“If I only have one life to live, let me live as a video tape.” Les Levine
Les Levine: Bio-Tech Rehearsals, 1965-1975 revisits the early, multi-faceted practices of Irish-Canadian artist Les Levine (b. Dublin, Ireland, 1935). Drawing extensively from the artist’s archive, the exhibition brings together his: early plastic disposables; remote-fabricated, systems-oriented, and “real time” environments; cybernetic sculptures, audio-surveillance, and other “body control systems” works. The exhibition screens sixteen of Levine’s early video projects ranging from Bum, a 1965 chronicle of the lives and testimonies of men living on New York’s Bowery, to later pieces, such as Landscape II, in which Levine directs and manipulates live editing effects within a television control room. Across Levine’s video experiments and in the audio pieces, press releases, posters, postcards, publications, photo-documents and other print-based works on display, the exhibition finds the artist examining, deploying, and interrupting different facets of information flow, the logics of which he understood intimately from his early work as a process designer.
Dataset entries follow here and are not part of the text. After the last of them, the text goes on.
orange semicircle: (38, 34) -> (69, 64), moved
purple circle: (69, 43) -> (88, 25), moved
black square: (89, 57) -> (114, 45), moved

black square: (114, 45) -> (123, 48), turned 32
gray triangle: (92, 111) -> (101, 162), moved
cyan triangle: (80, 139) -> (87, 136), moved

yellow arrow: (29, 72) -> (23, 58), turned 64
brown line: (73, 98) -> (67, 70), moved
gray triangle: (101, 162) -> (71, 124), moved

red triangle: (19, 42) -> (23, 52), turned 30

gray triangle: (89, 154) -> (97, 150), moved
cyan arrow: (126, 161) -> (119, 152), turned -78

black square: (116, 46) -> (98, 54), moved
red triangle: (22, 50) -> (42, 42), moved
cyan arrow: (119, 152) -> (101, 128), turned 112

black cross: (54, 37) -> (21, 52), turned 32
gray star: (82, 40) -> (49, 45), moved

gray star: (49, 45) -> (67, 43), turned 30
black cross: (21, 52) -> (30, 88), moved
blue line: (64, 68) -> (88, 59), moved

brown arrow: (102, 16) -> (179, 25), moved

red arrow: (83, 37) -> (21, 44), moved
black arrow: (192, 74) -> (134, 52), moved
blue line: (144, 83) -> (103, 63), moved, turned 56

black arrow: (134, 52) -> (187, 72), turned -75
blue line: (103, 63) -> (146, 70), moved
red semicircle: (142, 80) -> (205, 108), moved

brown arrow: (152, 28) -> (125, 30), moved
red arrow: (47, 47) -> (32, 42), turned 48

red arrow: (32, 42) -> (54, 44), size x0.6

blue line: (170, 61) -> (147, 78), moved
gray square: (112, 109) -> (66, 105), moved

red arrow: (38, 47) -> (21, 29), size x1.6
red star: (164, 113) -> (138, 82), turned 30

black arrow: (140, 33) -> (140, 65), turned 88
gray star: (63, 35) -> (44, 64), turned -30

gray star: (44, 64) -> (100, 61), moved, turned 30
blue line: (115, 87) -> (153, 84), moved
Indeed, in 1968 Levine was heralded by critic Jack Burnham as, “the most consistent exponent of a systems esthetic.”
His often-ironic engagement with the technologies and material products, as well as the post-Fordist systems and operations of the contemporary media-technical apparatus was directed both to the art world and to what he termed “living patterns.” His work consistently spoke to ambivalent mechanisms of institutional, environmental, and subjective regulation.